= Heinrich Werner (physician) =

German physician (1874–1946)

Heinrich Werner (14 May 1874 - 1946) was a German physician born in Mühlhausen, Saxony.

He studied medicine at the Kaiser Wilhelm Academy in Berlin, and subsequently served as a military physician in various capacities in the German colonies of German East Africa, German Southwest Africa (1904–1906) and Kamerun (1914). Within this time period he also worked as a medical clinician in Hamburg (1906-1913). During World War I he was a corps- and army hygienist in Belgium, Russia and Romania. After the war, he retired with the title of Generaloberst, practicing medicine in Berlin as a specialist of infectious diseases.

Werner is remembered for his description of trench fever during an outbreak of the disease in World War I. The disorder is sometimes referred to as "Werner–His disease", named in conjunction with Swiss anatomist Wilhelm His, Jr., who also described the malady. The disease is caused by the parasite Rickettsia quintana, and transmitted to humans by the body louse Pediculus humanus corporis.

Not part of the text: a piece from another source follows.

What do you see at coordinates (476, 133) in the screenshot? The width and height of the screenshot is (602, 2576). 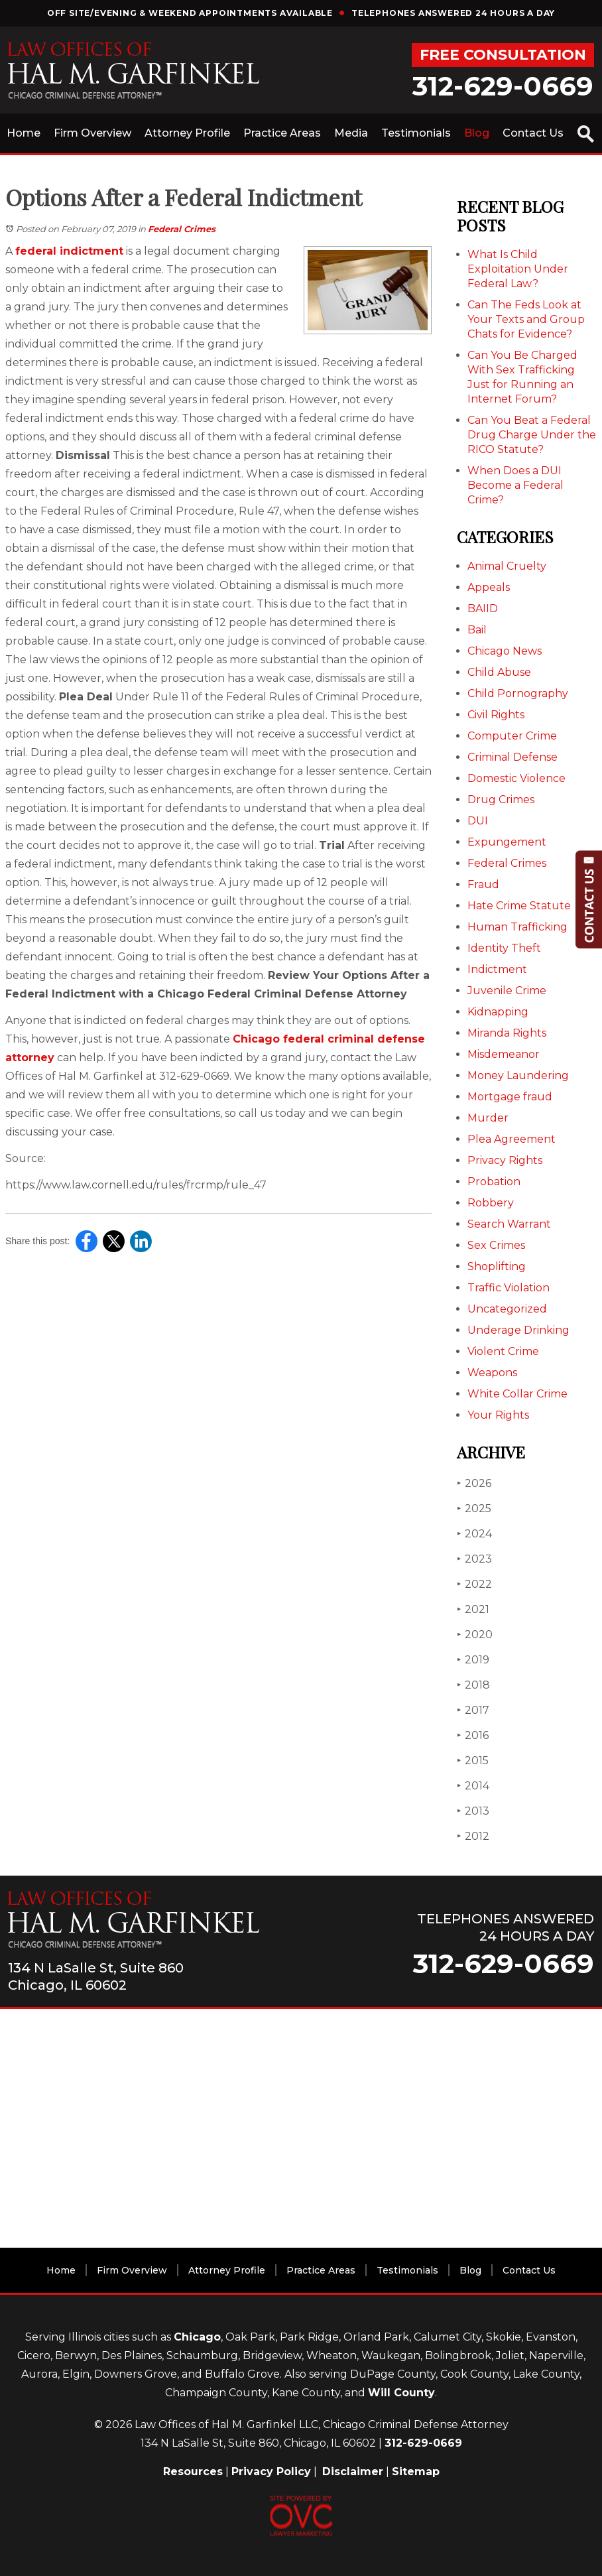 I see `Blog` at bounding box center [476, 133].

During his career, Werner published a number of articles on tropical and parasitic diseases.

== Bibliography ==
- Enteramoeba coli. Handbuch der pathogenen Protozooen, volume 1; Leipzig, 1912.
- "Über eine besondere Erkrankung, die er als Fünftagefiber bezeichnet." Berliner klinische Wochenschrift, 1916, 53: 204. (Concerning trench fever)
- Febris quintana. Berlin and Vienna, 1920.
- "Malaria". In Friedrich Kraus (1858–1936) and Theodor Brugsch (1878–1963): Spezielle Pathologie und Therapie. Volume 2, 3, Berlin, 1923 (19 volumes, Berlin and Vienna, Urban & Schwarzenberg, 1919–1929).
- Fünftagefieber; Handbuch der pathogenen Mikroorganismen, 3rd edition, volume 8,2; Jena, Berlin, and Vienna, 1930.
- Ein Tropenarzt sah Afrika. Nachgelassene papiere. Mit einem Vorwort von E. G. Nauck. Strasbourg/Kehl, ca 1950. 93 pages.